各シナリオごとにSteam実績としてクリアするだけで獲得できるものに加え、ハード以上・生存者モードでのクリアの高難易度での挑戦、難易度問わず最も好ましい結末と言える結末でクリアする実績が用意されている。
新しい家 A New Home
ロンドンからたどり着いた市民が避難所となるジェネレーターの周囲に新たな街「ニューロンドン」を築き生活基盤を整えていくが、近くにあるウィンターホームはジェネレーターが爆発しており人もいなくなっているという状況が判明。パニックを起こした市民の一部は今からロンドンに戻る派閥「ロンドン主義者」を結成し、期限を過ぎたら街を去ることを宣言。無謀な提案をするロンドン主義者の勢力増加を阻止するため、この都市でも暮らしていけるような希望を見せることとなる。
最初にプレイするシナリオであり、序盤の課題もチュートリアルも兼ねた内容となっている。ただしチュートリアルの出来が良いとはいえず、「詳しくはガイドを読んどいてくれ」と言わんばかりの説明である(これでも説明皆無の『This War of Mine』よりマシである)。うまくいかない場合は序盤だけ何度もやり直して感覚をつかんでみるとよい。ポイントは序盤よく使う木材の確保、十分な食料の供給体制、法律による労働時間の延長で生産性を上げる、蒸気ハブの研究でお手軽に暖かい土地を増やすことなど。
中盤以降のロンドン主義者の問題が始まると希望が強制的に大きく下がる。それと同時に希望増加に役立つ目的法が解放され、信仰で心の支えを持つか規律で結束力を得るかの選択が提示される(楽な攻略の観点では施設で悔い改めるイベントがある信仰が楽)。希望をコツコツ増やして解決するか、目的法最深部にある明らかに危ない法案を可決して「解決」するかの選択で対処することとなる。
なおロンドン主義者の問題が解決してもクリアとはならず、訪問者によって最後にはこの世界らしい重大な危機が迫っていることが判明する。ここでは都市の総合力が問われるとだけ記載しておく。
聖櫃 The Arks
世界中の植物を集めた建物「聖櫃」を守るために少数のエンジニアが集結。すべてはいつか終わるであろう寒冷化を乗り切った後の世界のために……
初期状態では「新しい家」の半数ほどの人数しかおらず、住宅や食料問題は簡単に解決するものの人手不足が深刻なので、オートマトンをたくさん用意してオートマトンに都市の資源生産を任せる街を作ることで乗り切ることとなる。そのため最初の課題が道中で落としたオートマトンを作るための工場の技術に関する資料の回収となっており、ビーコンを建設してスカウトを送り出して探しに行く必要がある。

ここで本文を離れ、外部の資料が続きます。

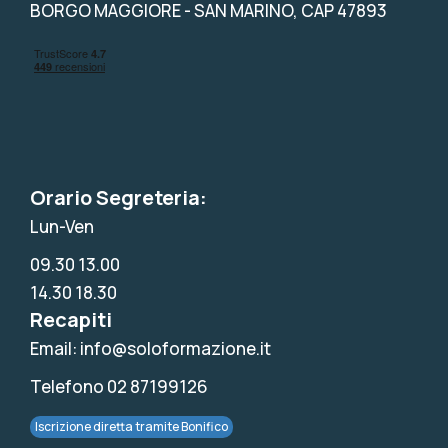
BORGO MAGGIORE - SAN MARINO, CAP 47893
Orario Segreteria:
Lun-Ven
09.30 13.00
14.30 18.30
Recapiti
Email: info@soloformazione.it
Telefono 02 87199126
Iscrizione diretta tramite Bonifico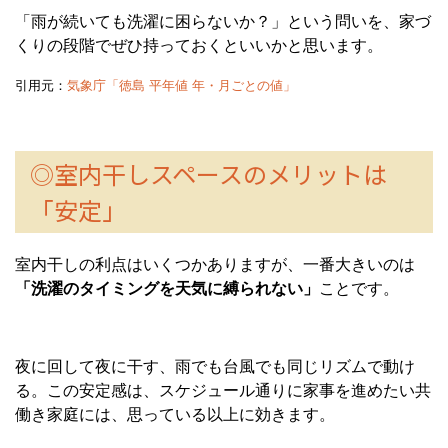
「雨が続いても洗濯に困らないか？」という問いを、家づ
くりの段階でぜひ持っておくといいかと思います。
引用元：
気象庁「徳島 平年値 年・月ごとの値」
◎室内干しスペースのメリットは
「安定」
室内干しの利点はいくつかありますが、一番大きいのは
「洗濯のタイミングを天気に縛られない」
ことです。
夜に回して夜に干す、雨でも台風でも同じリズムで動け
る。この安定感は、スケジュール通りに家事を進めたい共
働き家庭には、思っている以上に効きます。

聖櫃は一定の暖かさがないと中にある植物が凍り付き始めるため、蒸気ハブや屋内の暖房で温度の維持を要求してくる。すべて凍てつかせても即ゲームオーバーにはならないが、凍てつかせるたびに希望が減るうえにこのシナリオでは目的法は制定できないため、この後の希望の管理が厳しくなっていく。
オートマトンの量産体制と仕事の割り当てが済んで、最後の課題として必要な資源・施設を集めればクリアとなるが、新たな訪問者から「近くにあるニューマンチェスターが危機的な状況に陥っている」と言う報告が届き、整えた都市の生産能力と輸送要員のオートマトンを使って物資を送って都市を助けるかどうかが問われることとなる。本来の聖櫃保護のための都市とは関係のない要望で無視してもクリアできるが、プレイヤーの決断は……
難民 The Refugees
かつての世界で支配されていた住民が反旗を翻し、領主たちが乗る船を奪っていち早くジェネレーターに移動。先に都市を築いて自分たちのものにすることに。遅れてやってきた領主たちだが様子はおかしく……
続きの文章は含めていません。